17 Oct VAT for property: Zero-rated & Exempt
If you are considering to make a property transaction, it is critical to understand the difference between exempt and zero-rated VAT. Here are the basics for your reference.
If you have an existing residential property (i.e. a house) that you rent or sell, then you should certainly be able to make an exempt supply for VAT purposes. What this means to you is that you don’t charge VAT. However, you are also unable to recover the VAT you incur on the purchase of services or goods related to it. So, if letting domestic property is your only business activity then you typically can’t register for VAT.
Now, when it comes to freehold sales of new domestic property, it is usually zero-rated, meaning no VAT is charged but, in this case, the builder can recover VAT on the costs related to construction.
For non-residential properties (i.e. a barn) that you want to convert, things are more complicated and everything depends upon the previous use of the building, which will determine whether VAT should be zero rated, exempt or even a mixture of both and how much VAT on the costs you can recover. You may also be eligible for a reduced VAT rate applied to conversion work. However, most contractors prefer the safe road and charge the standard 20% rate on all their projects, even if, in some cases, they could charge a reduced VAT rate. So, your builder should be knowledgeable enough as per the correct VAT treatment or else you will have to persuade them. Truth be told, though, the rules for builders are quite complex, so always consult an accountant.

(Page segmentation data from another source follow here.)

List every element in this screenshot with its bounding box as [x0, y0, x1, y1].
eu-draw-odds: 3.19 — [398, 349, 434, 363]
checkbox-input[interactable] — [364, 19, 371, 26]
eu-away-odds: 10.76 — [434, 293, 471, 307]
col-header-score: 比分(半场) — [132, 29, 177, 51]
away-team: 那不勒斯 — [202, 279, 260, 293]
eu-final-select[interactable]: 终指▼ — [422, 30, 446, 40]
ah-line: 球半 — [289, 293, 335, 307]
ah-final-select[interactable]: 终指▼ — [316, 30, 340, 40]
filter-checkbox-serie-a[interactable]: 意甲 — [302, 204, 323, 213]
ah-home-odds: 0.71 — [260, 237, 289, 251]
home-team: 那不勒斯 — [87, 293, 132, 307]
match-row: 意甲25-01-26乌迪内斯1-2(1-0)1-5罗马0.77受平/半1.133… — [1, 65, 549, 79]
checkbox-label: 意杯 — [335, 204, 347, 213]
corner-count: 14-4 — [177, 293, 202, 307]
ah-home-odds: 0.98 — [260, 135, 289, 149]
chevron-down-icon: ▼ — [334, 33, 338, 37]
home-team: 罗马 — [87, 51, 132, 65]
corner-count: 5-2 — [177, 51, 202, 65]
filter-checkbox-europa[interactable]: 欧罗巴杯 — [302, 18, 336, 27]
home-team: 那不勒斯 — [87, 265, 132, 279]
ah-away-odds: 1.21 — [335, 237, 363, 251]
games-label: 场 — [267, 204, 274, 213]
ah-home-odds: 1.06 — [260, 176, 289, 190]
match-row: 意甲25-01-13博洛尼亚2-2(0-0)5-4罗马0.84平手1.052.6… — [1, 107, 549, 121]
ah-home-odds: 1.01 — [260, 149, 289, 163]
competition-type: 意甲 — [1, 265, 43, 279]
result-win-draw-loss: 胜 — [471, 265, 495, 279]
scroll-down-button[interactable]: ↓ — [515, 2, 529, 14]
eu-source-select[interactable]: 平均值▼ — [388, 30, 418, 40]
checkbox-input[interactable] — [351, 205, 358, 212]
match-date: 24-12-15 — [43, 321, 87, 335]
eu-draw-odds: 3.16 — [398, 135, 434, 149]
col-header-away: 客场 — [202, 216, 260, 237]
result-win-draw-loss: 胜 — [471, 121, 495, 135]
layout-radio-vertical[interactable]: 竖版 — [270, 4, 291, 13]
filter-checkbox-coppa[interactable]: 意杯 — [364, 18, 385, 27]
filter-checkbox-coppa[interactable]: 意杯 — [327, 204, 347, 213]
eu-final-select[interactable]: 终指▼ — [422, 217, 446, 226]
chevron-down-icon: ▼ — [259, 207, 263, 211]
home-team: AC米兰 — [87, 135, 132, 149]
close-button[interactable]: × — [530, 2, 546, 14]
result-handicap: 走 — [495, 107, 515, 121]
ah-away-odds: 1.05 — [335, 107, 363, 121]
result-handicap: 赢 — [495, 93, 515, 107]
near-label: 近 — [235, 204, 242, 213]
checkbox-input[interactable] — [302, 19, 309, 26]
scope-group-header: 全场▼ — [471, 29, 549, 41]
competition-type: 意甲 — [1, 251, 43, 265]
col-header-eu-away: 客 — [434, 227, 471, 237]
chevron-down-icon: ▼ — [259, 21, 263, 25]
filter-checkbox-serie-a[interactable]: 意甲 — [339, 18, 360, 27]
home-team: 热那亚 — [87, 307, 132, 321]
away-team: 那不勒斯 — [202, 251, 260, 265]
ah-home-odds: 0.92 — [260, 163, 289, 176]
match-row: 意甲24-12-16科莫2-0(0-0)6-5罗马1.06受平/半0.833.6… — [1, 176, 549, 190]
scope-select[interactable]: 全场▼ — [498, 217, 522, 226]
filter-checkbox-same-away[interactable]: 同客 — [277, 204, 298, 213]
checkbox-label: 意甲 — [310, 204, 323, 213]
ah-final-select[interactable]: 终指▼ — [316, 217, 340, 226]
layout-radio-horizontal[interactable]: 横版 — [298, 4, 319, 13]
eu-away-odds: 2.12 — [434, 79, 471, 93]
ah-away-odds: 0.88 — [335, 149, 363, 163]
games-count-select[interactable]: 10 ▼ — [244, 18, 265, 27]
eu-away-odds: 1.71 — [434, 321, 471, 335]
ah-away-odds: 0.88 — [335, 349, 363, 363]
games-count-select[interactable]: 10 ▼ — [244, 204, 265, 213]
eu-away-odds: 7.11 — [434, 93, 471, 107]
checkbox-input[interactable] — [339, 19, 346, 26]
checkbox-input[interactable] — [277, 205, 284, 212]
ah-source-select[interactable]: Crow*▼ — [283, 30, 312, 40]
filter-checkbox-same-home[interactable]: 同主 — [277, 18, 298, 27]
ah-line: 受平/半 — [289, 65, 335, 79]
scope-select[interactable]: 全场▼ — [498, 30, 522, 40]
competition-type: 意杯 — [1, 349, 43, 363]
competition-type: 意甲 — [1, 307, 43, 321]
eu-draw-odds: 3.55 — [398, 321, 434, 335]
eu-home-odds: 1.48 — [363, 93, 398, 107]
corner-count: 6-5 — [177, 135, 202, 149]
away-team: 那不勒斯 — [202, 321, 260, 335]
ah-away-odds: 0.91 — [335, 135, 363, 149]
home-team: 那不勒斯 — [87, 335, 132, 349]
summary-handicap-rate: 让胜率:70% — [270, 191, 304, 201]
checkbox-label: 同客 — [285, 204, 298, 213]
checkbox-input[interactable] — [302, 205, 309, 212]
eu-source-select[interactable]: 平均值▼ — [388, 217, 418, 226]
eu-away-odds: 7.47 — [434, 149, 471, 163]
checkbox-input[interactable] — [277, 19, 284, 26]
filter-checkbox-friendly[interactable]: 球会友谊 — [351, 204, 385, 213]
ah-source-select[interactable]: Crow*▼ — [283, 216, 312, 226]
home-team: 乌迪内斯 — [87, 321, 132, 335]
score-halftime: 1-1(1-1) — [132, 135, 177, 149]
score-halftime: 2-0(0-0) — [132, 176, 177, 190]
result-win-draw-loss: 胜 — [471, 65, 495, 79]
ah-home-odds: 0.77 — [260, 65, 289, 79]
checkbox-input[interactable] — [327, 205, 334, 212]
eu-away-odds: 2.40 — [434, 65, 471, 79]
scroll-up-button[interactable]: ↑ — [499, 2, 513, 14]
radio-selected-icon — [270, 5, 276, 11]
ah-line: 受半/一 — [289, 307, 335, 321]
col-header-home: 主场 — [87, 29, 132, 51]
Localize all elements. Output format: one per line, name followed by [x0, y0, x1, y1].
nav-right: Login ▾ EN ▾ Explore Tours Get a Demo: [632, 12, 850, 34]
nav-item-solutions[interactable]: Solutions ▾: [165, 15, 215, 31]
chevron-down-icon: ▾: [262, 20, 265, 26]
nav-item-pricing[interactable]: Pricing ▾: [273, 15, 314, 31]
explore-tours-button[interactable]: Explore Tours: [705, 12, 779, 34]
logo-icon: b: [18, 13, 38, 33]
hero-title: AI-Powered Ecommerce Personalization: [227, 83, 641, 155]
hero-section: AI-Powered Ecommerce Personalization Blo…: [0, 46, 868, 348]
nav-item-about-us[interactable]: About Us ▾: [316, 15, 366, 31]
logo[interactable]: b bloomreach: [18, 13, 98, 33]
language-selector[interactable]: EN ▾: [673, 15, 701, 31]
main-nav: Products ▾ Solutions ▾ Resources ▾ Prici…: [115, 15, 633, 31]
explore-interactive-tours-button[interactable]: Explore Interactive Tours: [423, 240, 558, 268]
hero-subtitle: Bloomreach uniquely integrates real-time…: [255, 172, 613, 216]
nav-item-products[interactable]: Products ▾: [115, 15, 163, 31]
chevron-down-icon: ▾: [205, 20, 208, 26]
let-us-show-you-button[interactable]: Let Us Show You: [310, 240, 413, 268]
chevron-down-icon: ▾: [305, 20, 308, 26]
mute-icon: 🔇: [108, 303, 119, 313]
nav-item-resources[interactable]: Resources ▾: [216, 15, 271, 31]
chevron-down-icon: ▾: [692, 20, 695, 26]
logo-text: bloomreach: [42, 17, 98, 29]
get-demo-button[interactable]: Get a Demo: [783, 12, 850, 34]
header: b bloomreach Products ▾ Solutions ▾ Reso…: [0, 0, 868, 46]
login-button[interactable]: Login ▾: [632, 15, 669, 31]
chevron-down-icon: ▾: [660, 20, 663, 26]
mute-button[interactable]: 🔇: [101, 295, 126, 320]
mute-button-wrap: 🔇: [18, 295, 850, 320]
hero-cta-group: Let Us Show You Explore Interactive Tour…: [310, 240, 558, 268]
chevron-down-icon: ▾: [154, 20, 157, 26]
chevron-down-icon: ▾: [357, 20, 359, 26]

Note: If you build a new residential property that you intend to sell (either under a long lease of freehold) and decide to let it out temporarily (with a short-term lease) then you should know that you might be asked for a partial refund of the VAT you have recovered from the project.
There is a special VAT treatment for holiday accommodation. Usually, the purchase of a new holiday home is subject to VAT, despite the fact that you may end up selling the building VAT-free. In general, holiday owners can register for VAT and recover the charged VAT.
Supplies of commercial property is VAT-exempt (by default) although there are cases when VAT is indeed charged (i.e. when the freehold sales of the new building are subject to VAT or due to the VAT option to tax).
Option to Tax
When you opt to tax, you send a notice to the HMRC informing them you want to charge VAT on the property, which is usually automatically allowed unless permission is required. However, when the building is going to be used for a charitable or residential purpose, an option to tax won’t apply, and the supply is VAT exempt. Ask your accountant for other exceptions that have been introduced to prevent tax avoidance.
One opts to tax property so that they can recover VAT on the costs related to the building or its purchase. The concept that you can recover VAT on a property only if you opt is just a myth. Everything depends on the use of the building. If you don’t intend to let it and use it for your business, then you most certainly can recover the VAT. In practice, the majority of firms don’t need to worry much about VAT being charged on rent as they can recover VAT.
Note: Assuming that the option to tax is automatically transferred once you make the purchase of a site or building is a common misunderstanding. Better discuss this with your accountant to avoid costly and difficult-to-make corrections in the future.